We are currently building a Dataflow on the GCP. The purpose of the pipeline is to read from a Kafka topic on an external cluster and write the entries into a BigQuery table. Due to extensive authentication, we need to create an own Dockerfile to function for the WorkerVM (to include the truststore file in the file path). But when we run that, we receive the error ""StatusRuntimeException: UNAVAILABLE: Finding sdk for status channel failed. SDK harness not connected with control channel."
The Beam pipeline itself is started from a Flex Template Base Image (python39-template-launcher). The Beam pipeline is running on Python 3.9 and Apache Beam 2.49.0, so the version can not be the problem.
This is my Dockerfile for the Worker VM:
FROM apache/beam_python3.9_sdk:2.49.0
RUN apt-get update
COPY ./ca.pem /secret_stuff/ca.pem
COPY ./kafka_test_truststore_pwd.txt /secret_stuff/kafka_test_truststore_pwd.txt
COPY ./help.sh /secret_stuff/help.sh
RUN echo "vielleicht wird jetzt worker sdk gestartet"
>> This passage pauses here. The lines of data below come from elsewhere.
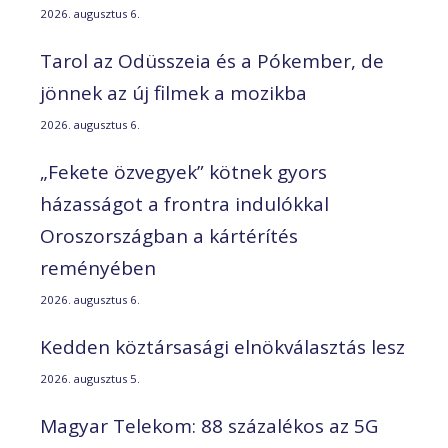
2026. augusztus 6.
Tarol az Odüsszeia és a Pókember, de
jönnek az új filmek a mozikba
2026. augusztus 6.
„Fekete özvegyek” kötnek gyors
házasságot a frontra indulókkal
Oroszországban a kártérítés
reményében
2026. augusztus 6.
Kedden köztársasági elnökválasztás lesz
2026. augusztus 5.
Magyar Telekom: 88 százalékos az 5G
RUN chmod +x /secret_stuff/help.sh
ENTRYPOINT ["bash", "-c", "-e", "/secret_stuff/help.sh"]
The help.sh-script is just for generating the truststore and as its last step it does /opt/apache/beam/boot "$@" to start the Worker SDK. I am extending the Beam arguments in the Python code like that:
beam_args.extend(["--sdk_container_image=eu.gcr.io/{project}/{folder}/{the dockerfile}"])
beam_args.extend(["--experiments=use_runner_v2"])
beam_args.extend(["--sdk_location=container"])
What is the error? How should I make the Worker VM Dockerfile?